:: INPUT ::
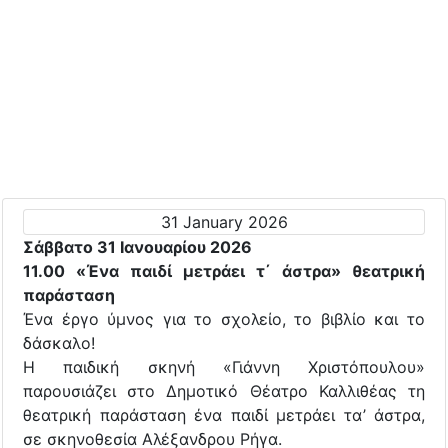
31 January 2026
Σάββατο 31 Ιανουαρίου 2026
11.00 «Ένα παιδί μετράει τ΄ άστρα» θεατρική
παράσταση
Ένα έργο ύμνος για το σχολείο, το βιβλίο και το
δάσκαλο!
Η παιδική σκηνή «Γιάννη Χριστόπουλου»
παρουσιάζει στο Δημοτικό Θέατρο Καλλιθέας τη
θεατρική παράσταση ένα παιδί μετράει τα’ άστρα,
σε σκηνοθεσία Αλέξανδρου Ρήγα.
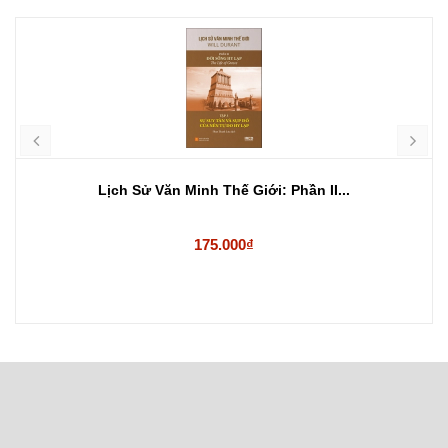
Lịch Sử Văn Minh Thế Giới: Phần II...
175.000₫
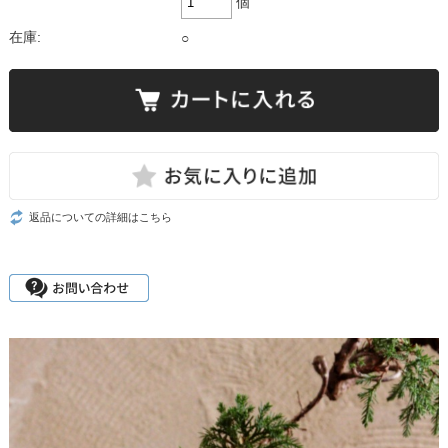
個
在庫:
○
返品についての詳細はこちら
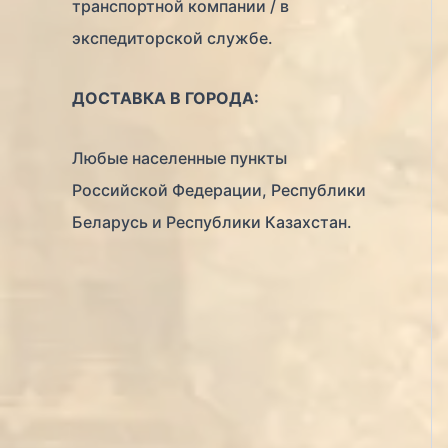
транспортной компании / в
экспедиторской службе.
ДОСТАВКА В ГОРОДА:
Любые населенные пункты
Российской Федерации, Республики
Беларусь и Республики Казахстан.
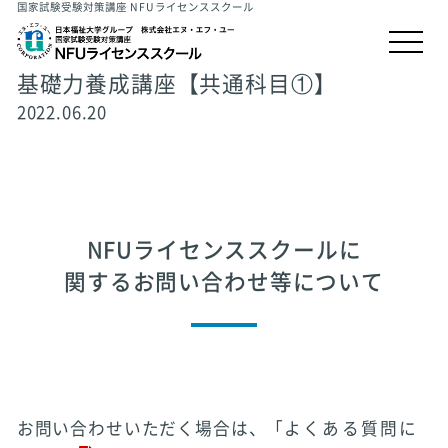
国家試験受験対策講座 NFUライセンススクール
基礎力養成講座【共通科目①】
2022.06.20
NFUライセンススクールに
関するお問い合わせ等について
お問い合わせいただく場合は、「
よくある質問に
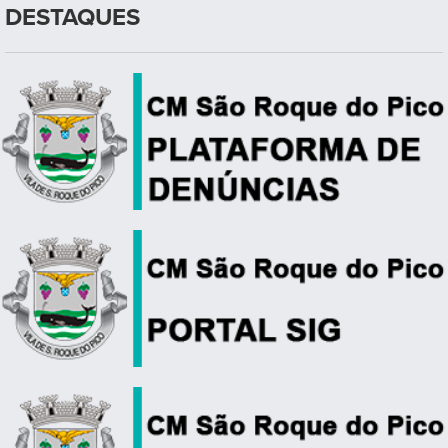
DESTAQUES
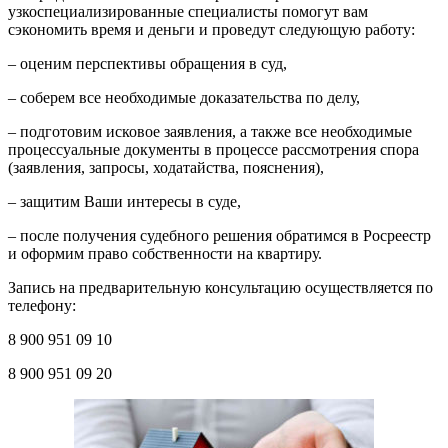
узкоспециализированные специалисты помогут вам
сэкономить время и деньги и проведут следующую работу:
– оценим перспективы обращения в суд,
– соберем все необходимые доказательства по делу,
– подготовим исковое заявления, а также все необходимые
процессуальные документы в процессе рассмотрения спора
(заявления, запросы, ходатайства, пояснения),
– защитим Ваши интересы в суде,
– после получения судебного решения обратимся в Росреестр
и оформим право собственности на квартиру.
Запись на предварительную консультацию осуществляется по
телефону:
8 900 951 09 10
8 900 951 09 20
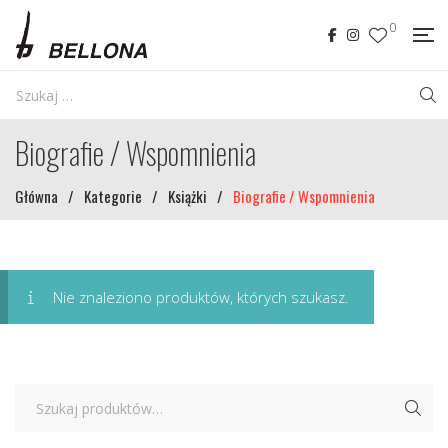
0
Biografie / Wspomnienia
Główna
/
Kategorie
/
Książki
/
Biografie / Wspomnienia
Nie znaleziono produktów, których szukasz.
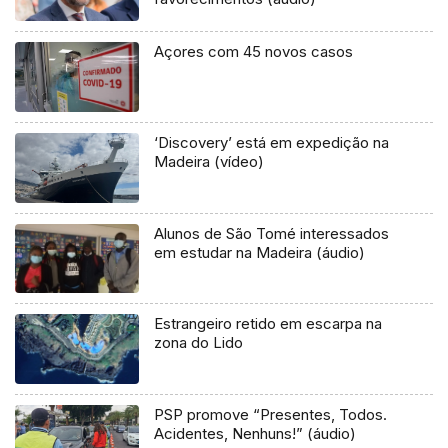
Açores com 45 novos casos
‘Discovery’ está em expedição na
Madeira (vídeo)
Alunos de São Tomé interessados
em estudar na Madeira (áudio)
Estrangeiro retido em escarpa na
zona do Lido
PSP promove “Presentes, Todos.
Acidentes, Nenhuns!” (áudio)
:::
--- AIM OF THE TASK ---
How many lines in the listing contain the string "άστρα"? Please answer with the number and no other words.

--- RESULT FOR THIS TASK ---
2